My family has graciously volunteered to coordinate fundraising. At least, I know they will once they read this. So if you're interested in offering support, in whatever amount, please contact my mother, Barbara Greenwood, at bosakgreenwood@hotmail.com and she can send you our home address in fair Harrisburg, PA. Checks should be made out to me and mailed to my parents' address in the US. They will deposit them, and I'll withdraw the money here in Malawi. Modern technology makes this possible, but as always, love and compassion make it happen. Please don't forget to send your mailing address as well so the Nkhota kids and I can send you a thank you note.

Also, here are a few lightweight, valuable, easily packable, and (mostly) legal things to send directly to Malawi through the mail:

*Seeds! For vegetables, herbs, and fruits, as well as trees. I'm especially looking for raw nuts that could be planted (eg almonds, hazelnuts, cashews, walnuts, etc)-- you can find them at the Hanover Food Coop, for example-- and instructions on growing these trees, probably available somewhere on the internet. Medicinal herbs like lavender, sage, mint, chamomile, basil, fennel, sweet Annie (it cures malaria!), etc grow well but are totally unavailable for purchase here. If someone can provide seeds and instructions for growing vanilla, I will weep with joy. They might even grow from the dried seed pods you can find in fancy grocery stores. A few that we don't need--easily available here-- are eneric varieties of tomatoes, pumpkins, peanuts, and of course field maize; though if anyone can find seeds of the following varieties I will personally kiss your feet upon return:

Big Beef tomatoes
Favorita cherry tomatoes (the best ever; you have to try them in your own garden)
Silver Queen sweet corn
Hungarian white peppers (not sure what they're called exactly, the light-green ones)
Romaine and red-leaf lettuces, and other high-vitamin greens like chard, spinach, kale, etc.
Jewel strawberries

Best to seal them in a ziploc bag before sending to deter dampness and customs dogs. Also, we can use the bags!

*Toothbrushes! Toothbrushes, toothbrushes, toothbrushes. Dentists get them in bulk and minimally packaged in plastic sleeves, making them more compressible than that boxed nonsense you find in supermarkets for 4 dollars a pop. Proposition your local tooth-yanker and see what you can arrange. Always useful, and we can distribute them through local maternal and child health clinics.

*Vitamins. Actually, it's probably not worth it to send vitamins through the mail, but you could send money and I can buy them here.
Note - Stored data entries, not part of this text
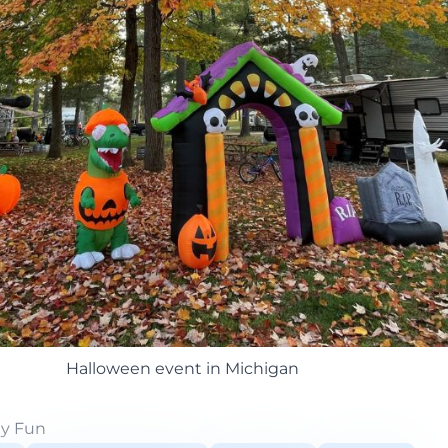
Halloween event in Michigan
ly Fun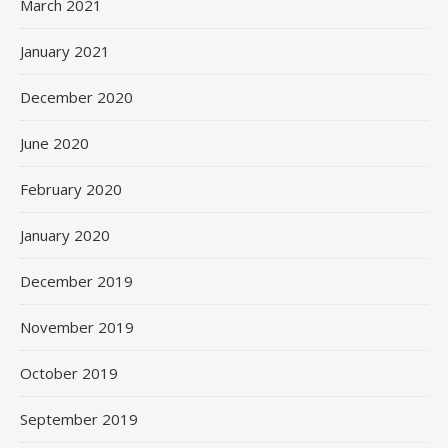
March 2021
January 2021
December 2020
June 2020
February 2020
January 2020
December 2019
November 2019
October 2019
September 2019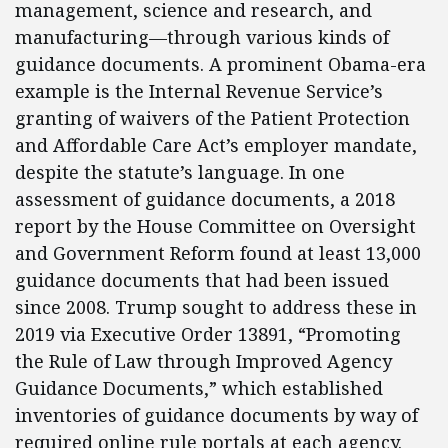
management, science and research, and
manufacturing—through various kinds of
guidance documents. A prominent Obama-era
example is the Internal Revenue Service’s
granting of waivers of the Patient Protection
and Affordable Care Act’s employer mandate,
despite the statute’s language. In one
assessment of guidance documents, a 2018
report by the House Committee on Oversight
and Government Reform found at least 13,000
guidance documents that had been issued
since 2008. Trump sought to address these in
2019 via Executive Order 13891, “Promoting
the Rule of Law through Improved Agency
Guidance Documents,” which established
inventories of guidance documents by way of
required online rule portals at each agency.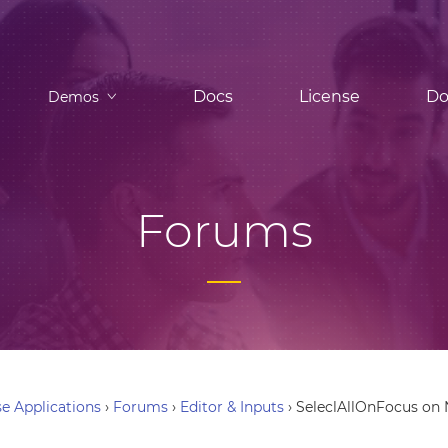
Docs
License
Do
Demos
Forums
e Applications
›
Forums
›
Editor & Inputs
›
SeleclAllOnFocus on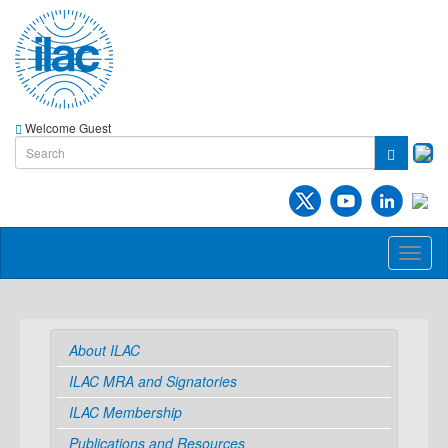
Welcome Guest
Toggl
naviga
About ILAC
ILAC MRA and Signatories
ILAC Membership
Publications and Resources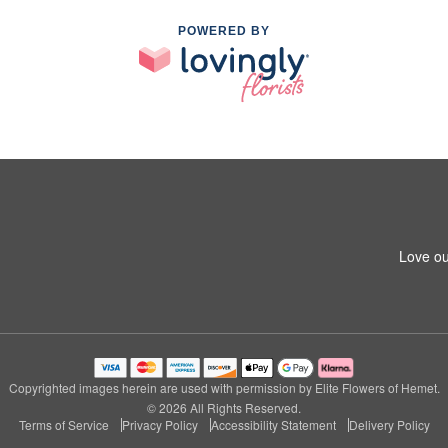
POWERED BY
Love ou
Copyrighted images herein are used with permission by Elite Flowers of Hemet.
© 2026 All Rights Reserved.
Terms of Service
Privacy Policy
Accessibility Statement
Delivery Policy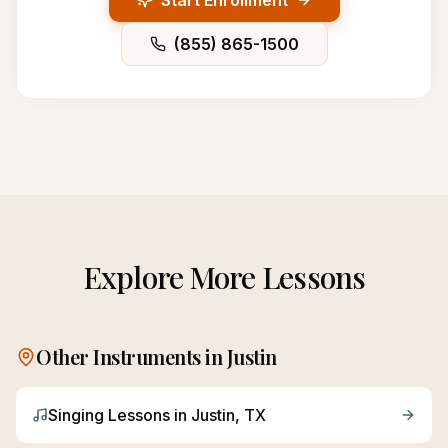
Start Enrollment
(855) 865-1500
Explore More Lessons
Other Instruments in
Justin
Singing
Lessons in
Justin
, TX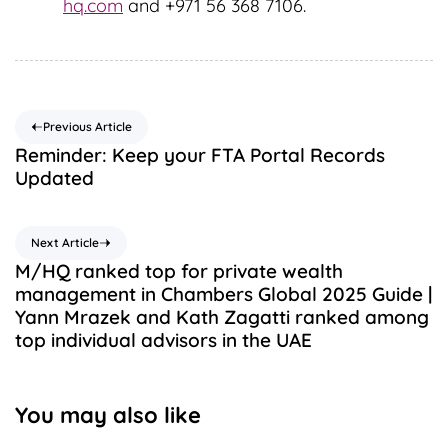
hq.com
and +971 56 368 7106.
Previous Article
Reminder: Keep your FTA Portal Records
Updated
Next Article
M/HQ ranked top for private wealth
management in Chambers Global 2025 Guide |
Yann Mrazek and Kath Zagatti ranked among
top individual advisors in the UAE
You may also like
Are vitamins useful in a country with high rates of malnutrition and infectious disease? Why yes, yes they are.

*Colored pencils, stickers, and children's books are pretty much nonexistent in Malawi and would be greatly treasured for years to come. Collecting these would be a feel-good job that you could actually feel good about. Notebooks, pens, pencils, etc are available here, so it's better just to send money rather than pay for postage and I'll purchase them locally.

These items can be sent directly to:

Katie Greenwood
c/o Postmaster
Livingstonia
Rumphi District
MALAWI
CENTRAL AFRICA

(Note: boxes are charged with import taxes; padded envelopes are not. Goods are taxed based on the declared value, hint hint.)

Due to the high cost of postage and the importance of not putting local retailers out of business it's better to buy most other things here, but any other creative talents you all have could easily be turned into US-based fundraisers! After four months here I feel reasonably confident that I can direct these resources to where they are needed, so go! go! go!

And as always,

THANK YOU THANK YOU THANK YOU THANK YOU THANK YOU!!!


Much love,
Katie

MahuwiTrees

Fruit tree planting at Mahuwi Primary School.


loquat boy

Kids and fruit trees, kids and fruit trees; Oh my God: I have the best job in the world.